Take the data below and copy exactly the lines starting at the one with "в течение первых 7-и – 10-и дней ребенок" and finishing at the one with "регулярно выполняются антисептические", both included.

(Items listed in a dataset)
╭──
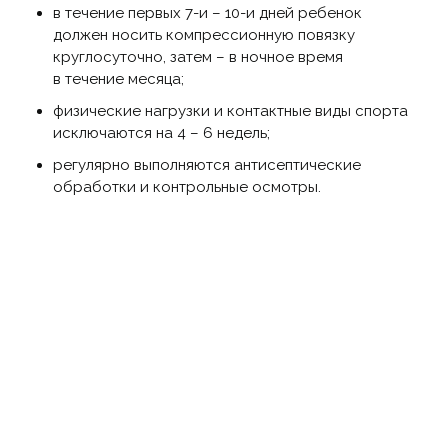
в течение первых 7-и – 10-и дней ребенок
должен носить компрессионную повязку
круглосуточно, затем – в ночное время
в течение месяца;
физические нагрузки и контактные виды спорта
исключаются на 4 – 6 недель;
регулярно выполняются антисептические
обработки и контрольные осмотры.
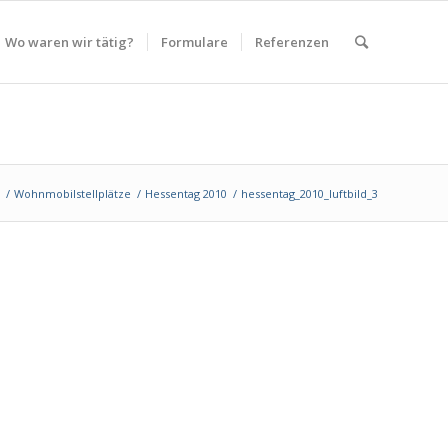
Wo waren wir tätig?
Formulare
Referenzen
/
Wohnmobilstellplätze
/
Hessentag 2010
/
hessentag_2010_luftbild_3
╰──
╭──
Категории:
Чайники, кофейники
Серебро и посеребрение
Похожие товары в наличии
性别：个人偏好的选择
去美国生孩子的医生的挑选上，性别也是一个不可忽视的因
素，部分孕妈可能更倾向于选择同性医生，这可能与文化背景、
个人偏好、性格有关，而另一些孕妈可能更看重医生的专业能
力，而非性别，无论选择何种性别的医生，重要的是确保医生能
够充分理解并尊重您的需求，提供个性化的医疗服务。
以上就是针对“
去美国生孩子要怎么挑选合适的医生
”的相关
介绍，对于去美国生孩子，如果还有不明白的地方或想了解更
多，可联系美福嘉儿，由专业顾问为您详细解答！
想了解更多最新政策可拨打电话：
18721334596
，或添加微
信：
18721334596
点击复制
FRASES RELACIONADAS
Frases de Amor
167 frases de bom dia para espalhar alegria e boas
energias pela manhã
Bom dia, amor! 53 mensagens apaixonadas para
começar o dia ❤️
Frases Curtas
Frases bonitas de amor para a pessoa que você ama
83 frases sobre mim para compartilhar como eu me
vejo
╰──
╭──
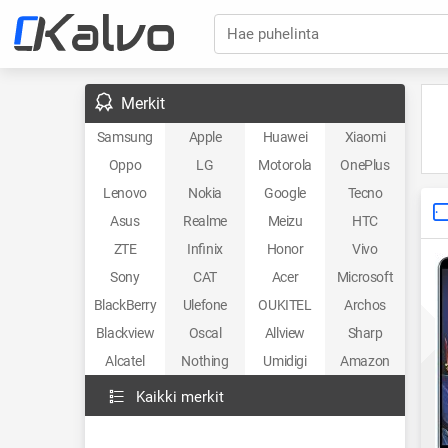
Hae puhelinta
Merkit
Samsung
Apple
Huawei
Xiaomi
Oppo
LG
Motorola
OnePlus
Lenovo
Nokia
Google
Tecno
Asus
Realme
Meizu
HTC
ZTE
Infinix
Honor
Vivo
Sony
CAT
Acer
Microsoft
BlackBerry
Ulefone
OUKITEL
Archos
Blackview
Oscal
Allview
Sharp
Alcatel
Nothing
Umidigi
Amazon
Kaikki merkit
╰──
* Answer to the exercise:
в течение первых 7-и – 10-и дней ребенок
должен носить компрессионную повязку
круглосуточно, затем – в ночное время
в течение месяца;
физические нагрузки и контактные виды спорта
исключаются на 4 – 6 недель;
регулярно выполняются антисептические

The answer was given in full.